Am 27.12.2018 starteten wir zu einem Kurztrip zum Ätna. Grund dafür war der Ausbruch zu Heiligabend, bei dem sich am südlichen Hang des Neuen Südostkraters (NSEC) und im weiteren Verlauf Spalten bis in das Valle del Bove öffneten, Lavafontänen und eine gewaltige Aschewolke austraten, in dessen Folge der Flughafen Catania kurzzeitig geschlossen werden musste.
Der Entschluss und dann das Beben
Wir fassten den Entschluss, die Chance der freien Tage zwischen Heiligabend und Neujahr zu nutzen, um uns die Ereignisse aus möglichst nächster Nähe anzuschauen. Vorausgegangen waren dem Ausbruch immer wieder kleinere Aktivitäten und ständige Unruhe im Berg durch aufsteigendes Magma. Ein größerer Ausbruch wird schon seit längerem erwartet. So buchten wir Flüge für den 27.12.2018.

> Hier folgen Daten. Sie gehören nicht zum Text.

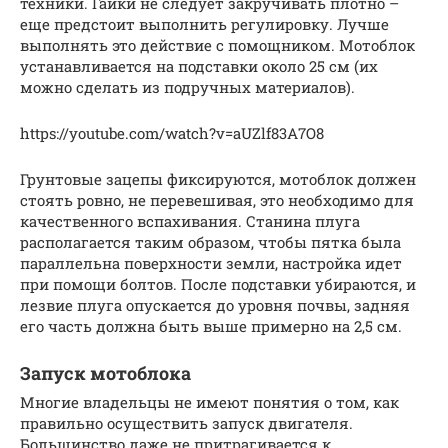
техники. Гайки не следует закручивать плотно –
еще предстоит выполнить регулировку. Лучше
выполнять это действие с помощником. Мотоблок
устанавливается на подставки около 25 см (их
можно сделать из подручных материалов).
https://youtube.com/watch?v=aUZlf83A7O8
Грунтовые зацепы фиксируются, мотоблок должен
стоять ровно, не перевешивая, это необходимо для
качественного вспахивания. Станина плуга
располагается таким образом, чтобы пятка была
параллельна поверхности земли, настройка идет
при помощи болтов. После подставки убираются, и
лезвие плуга опускается до уровня почвы, задняя
его часть должна быть выше примерно на 2,5 см.
Запуск мотоблока
Многие владельцы не имеют понятия о том, как
правильно осуществить запуск двигателя.
Большинство даже не притрагивается к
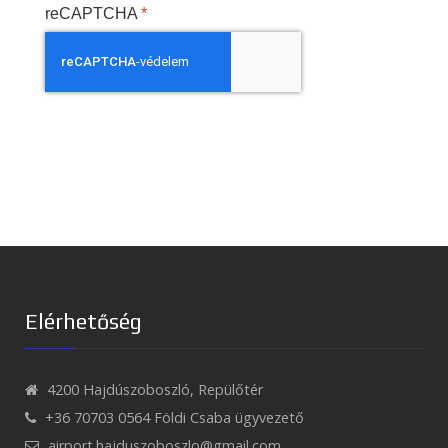
reCAPTCHA
*
Elérhetőség
4200 Hajdúszoboszló, Repülőtér
+36 70703 0564 Földi Csaba ügyvezető
airport.hajduszoboszlo@gmail.com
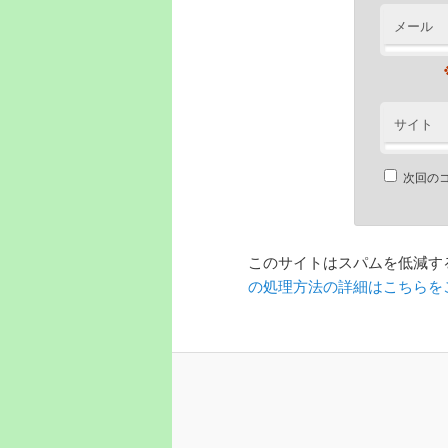
メール
サイト
次回の
このサイトはスパムを低減するた
の処理方法の詳細はこちらを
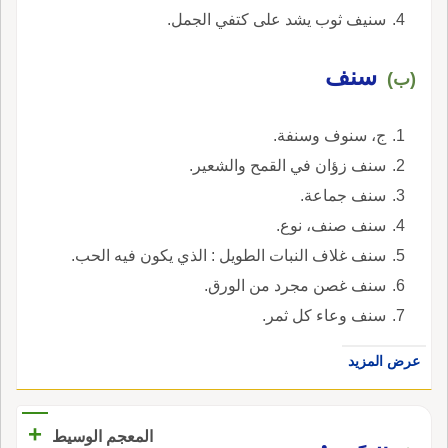
سنيف ثوب يشد على كتفي الجمل.
سنف
(ب)
ج، سنوف وسنفة.
سنف زؤان في القمح والشعير.
سنف جماعة.
سنف صنف، نوع.
سنف غلاف النبات الطويل : الذي يكون فيه الحب.
سنف غصن مجرد من الورق.
سنف وعاء كل ثمر.
عرض المزيد
+
المعجم الوسيط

Am frühen Morgen des 26.12.2018 ereignete sich in der Gegend um Zafferana Etnea ein Erdbeben der Stärke 4,8 in nur 1km Tiefe. Durch die geringe Tiefe kam es zu beträchtlichen Schäden an Gebäuden in direkter Nähe des Hypozentrums. Das Erdbeben ließ uns unseren Entschluss noch einmal ausgiebig durchdenken, die möglichen Risiken abwägen und sensibler auf mögliche Gefahren durch seismische und vulkanische Aktivitäten reagieren. Helm, Stirnlampe und weiteres entsprechendes Equipment sind obligatorisch bei solch einem Vorhaben. Also packten wir sorgsam unsere Rucksäcke.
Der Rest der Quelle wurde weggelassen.